Daylight savings time is a confusing time of year for everyone involved. Regardless of the fact that it's been happening all my life, the same questions arise every year: Are we moving forward an hour or back an hour? What do "forward" and "back" mean in this context? (Do I use the "up" or "down" button on my alarm clock?) Will I remember that I've set my clocks when I wake up, panicked, in the morning? Does this mean I'll get less sleep? Will there be more or less light?

And, most importantly: Who came up with this shit?

I don't need any of your help answering these questions. That's what all this is for.

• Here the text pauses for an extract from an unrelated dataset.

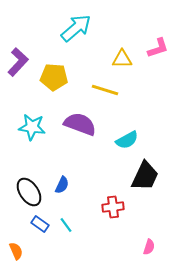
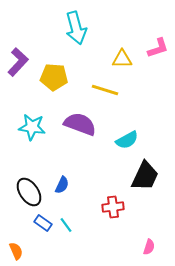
cyan arrow: rotated 116 degrees clockwise
blue rectangle: moved 3 px right, 1 px up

All I mean to say is, for someone whose sense of time is almost entirely dependent on light, daylight savings time can be a traumatic experience. It isn't my sleep schedule that it's messing with (how many times have we been over the fact that I don't have one?) so much as it's mucking up what we shall call my "homework sense." There is a sense -- call it instinct, if you will -- that comes a few hours after sunset -- a sense that it is time to do homework. For me, this usually comes around nine, depending on the workload. Maybe some of you consider this unecessary, but when days are a constant movement from one activity to the next (school is 6:30am-5pm as far as preparation and transportation goes, then there's the added mess of piano and homework), free time floats in and can absorb you. Frequently, this "homework sense" is all that pulls me out of it. ("Free time" which here means "internet.")

(All of that was terribly convoluted. My precision in writing deteriorates by the hour. My love for the vices of the literary world are what make my writing overwhelming -- the dash, the semicolon, the parenthetical; a lot of times I feel like Zelda Fitzgerald in her letters to F. Scott, or worse, Emily Dickinson. Nothing, it seems, will rid me of this horrible affliction. But is it not proper that a writer should love her tools?)

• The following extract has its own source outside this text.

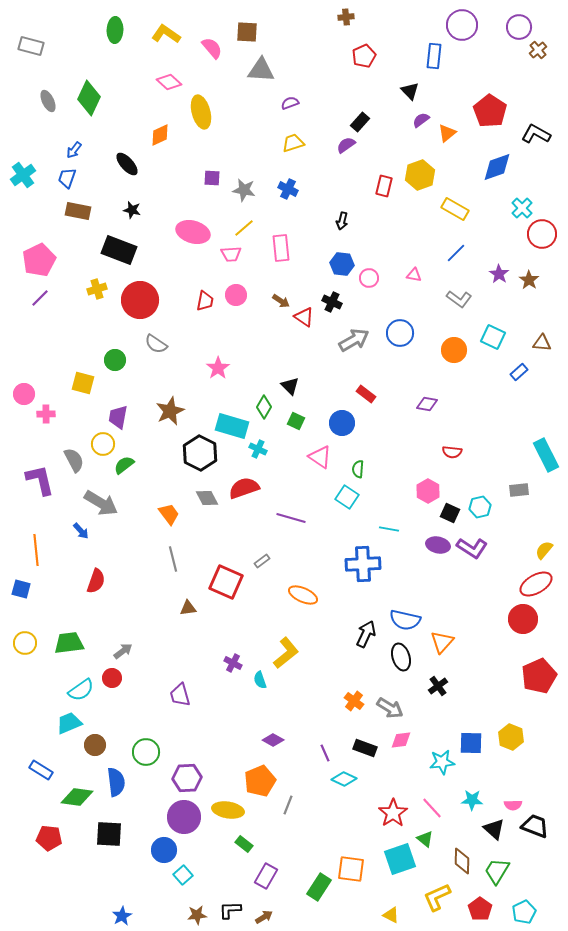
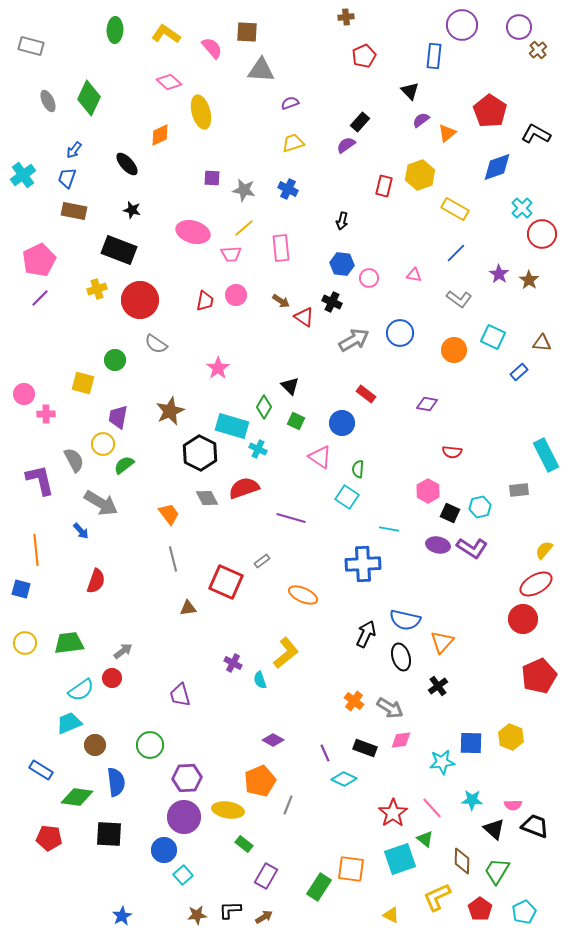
brown rectangle at (78, 211): moved 4 px left
green circle at (146, 752): moved 4 px right, 7 px up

This, of course, translates to "It's nearly ten, I haven't so much as looked in my bookbag, and I need a creative way to procrastinate."

But I like that it's still daylight when I drive home from school.
9:59 PM

yum cheerio: Do you want to go shopping this weekend?
Coffeeinblack: very much so.
Coffeeinblack: taking the act saturday... i guess that'll be over by noon...
yum cheerio: Yeah, I'm taking it too.
yum cheerio: at Samford, I think. I should probably check on that...
Coffeeinblack: yeah, i need to call and get the info on my admission ticket. the website says you can get in without having one, but it has the time and directions and shit on it.
Coffeeinblack: i figure after the sat the test could be comprised of having a brick thrown at me and i wouldn't care.